When you lose weight, it is nearly impossible not to lose a portion of your muscle mass at the same time. This means if you are eating a calorie-reduced diet or are following one of the many food trends, which allows you to be in a calorie deficit; you will lose muscle mass as well as fat tissue.
Naturally, there are ways that you can minimize the loss of muscle mass. By combining the right diet with a healthy amount of strength training, might result in an increase in muscle mass instead of a loss. However, you have to continuously make an effort to maintain that muscle mass – especially as you get older, as your muscle mass naturally decreases.
The Role of Proteins in Muscle Building
Proteins are the building blocks of your body, and of the nutrients that you get from meat, lentils, beans, soy products, and milk products. Proteins are already a part of your diet, but if you wish to build muscle mass, you might find it necessary to increase the amount of protein in your diet. Nupo offers two different protein bars (called Protein Bites), which are easy to bring along, to be enjoyed on the go, or after a successful workout.
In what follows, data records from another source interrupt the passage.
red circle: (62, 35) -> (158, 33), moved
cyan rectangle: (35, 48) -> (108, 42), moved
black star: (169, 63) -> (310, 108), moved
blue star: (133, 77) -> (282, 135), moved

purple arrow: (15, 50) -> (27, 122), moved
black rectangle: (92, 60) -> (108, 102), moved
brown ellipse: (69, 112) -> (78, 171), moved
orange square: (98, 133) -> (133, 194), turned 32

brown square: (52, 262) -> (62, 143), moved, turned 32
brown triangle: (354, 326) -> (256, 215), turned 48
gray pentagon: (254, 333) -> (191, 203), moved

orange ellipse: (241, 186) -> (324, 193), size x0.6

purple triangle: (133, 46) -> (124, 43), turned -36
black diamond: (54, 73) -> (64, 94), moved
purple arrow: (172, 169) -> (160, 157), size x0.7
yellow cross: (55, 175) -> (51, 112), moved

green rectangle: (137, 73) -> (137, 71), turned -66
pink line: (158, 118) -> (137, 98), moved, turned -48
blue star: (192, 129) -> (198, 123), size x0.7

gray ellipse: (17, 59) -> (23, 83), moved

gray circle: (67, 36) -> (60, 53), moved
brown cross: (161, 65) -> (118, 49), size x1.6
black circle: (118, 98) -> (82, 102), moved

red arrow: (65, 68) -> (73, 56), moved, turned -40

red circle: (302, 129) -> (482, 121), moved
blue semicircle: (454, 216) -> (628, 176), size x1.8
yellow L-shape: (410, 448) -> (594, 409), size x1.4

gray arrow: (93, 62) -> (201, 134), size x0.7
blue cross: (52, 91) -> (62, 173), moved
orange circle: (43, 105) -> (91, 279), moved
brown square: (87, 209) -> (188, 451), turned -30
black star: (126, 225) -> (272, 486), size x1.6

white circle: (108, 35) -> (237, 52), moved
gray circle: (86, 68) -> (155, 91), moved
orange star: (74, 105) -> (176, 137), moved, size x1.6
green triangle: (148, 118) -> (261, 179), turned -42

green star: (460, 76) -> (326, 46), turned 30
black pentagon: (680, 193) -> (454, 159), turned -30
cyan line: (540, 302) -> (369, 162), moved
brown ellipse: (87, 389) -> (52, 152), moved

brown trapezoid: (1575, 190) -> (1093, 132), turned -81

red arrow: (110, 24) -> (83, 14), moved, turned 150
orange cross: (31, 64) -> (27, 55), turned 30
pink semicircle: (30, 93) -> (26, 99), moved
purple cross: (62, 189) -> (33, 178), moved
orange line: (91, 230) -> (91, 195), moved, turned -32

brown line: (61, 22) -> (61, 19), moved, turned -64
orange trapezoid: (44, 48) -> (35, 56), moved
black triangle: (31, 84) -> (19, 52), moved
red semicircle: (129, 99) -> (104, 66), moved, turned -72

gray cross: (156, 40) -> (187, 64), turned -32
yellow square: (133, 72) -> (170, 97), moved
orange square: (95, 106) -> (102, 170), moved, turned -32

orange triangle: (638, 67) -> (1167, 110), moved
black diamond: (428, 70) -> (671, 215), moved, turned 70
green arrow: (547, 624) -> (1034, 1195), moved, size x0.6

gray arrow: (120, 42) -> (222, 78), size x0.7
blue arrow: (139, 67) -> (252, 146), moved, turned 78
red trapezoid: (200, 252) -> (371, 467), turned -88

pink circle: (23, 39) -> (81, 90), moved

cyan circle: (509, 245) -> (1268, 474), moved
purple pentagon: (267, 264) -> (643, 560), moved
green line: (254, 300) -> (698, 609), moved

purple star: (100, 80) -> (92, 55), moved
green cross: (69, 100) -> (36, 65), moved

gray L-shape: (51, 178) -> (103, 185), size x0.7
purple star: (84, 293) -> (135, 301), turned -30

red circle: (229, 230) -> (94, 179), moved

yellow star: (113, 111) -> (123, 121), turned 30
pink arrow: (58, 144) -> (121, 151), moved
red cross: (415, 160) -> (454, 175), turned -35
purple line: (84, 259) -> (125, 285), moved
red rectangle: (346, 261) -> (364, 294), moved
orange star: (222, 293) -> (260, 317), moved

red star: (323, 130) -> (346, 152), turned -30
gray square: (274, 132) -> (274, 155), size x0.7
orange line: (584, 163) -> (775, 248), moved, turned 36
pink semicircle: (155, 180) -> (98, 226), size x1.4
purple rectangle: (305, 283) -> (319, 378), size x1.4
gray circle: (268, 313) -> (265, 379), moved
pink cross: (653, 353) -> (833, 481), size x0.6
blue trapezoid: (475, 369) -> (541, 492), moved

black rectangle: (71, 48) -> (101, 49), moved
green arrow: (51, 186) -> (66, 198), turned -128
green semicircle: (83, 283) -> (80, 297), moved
Diverse Options in Strength Training
Strength training is a broad definition, and covers a wide variety of exercise options – but it is essential that you are putting your muscles under stress. It can be beneficial to find different exercises or programs online to get you started right away. You do not necessarily need a gym to do strength training; you can easily work out at home without a ton of equipment, as there are plenty of bodyweight exercises.
Tracking Your Workout Journey
If you find it difficult to get started, I can recommend using a “workout diary” to keep track of your exercises – what exercise do you need to do, and how many repetitions should you do. Furthermore, it is a great way to schedule your workouts – plan one week ahead, so you can make sure that you have time your workouts.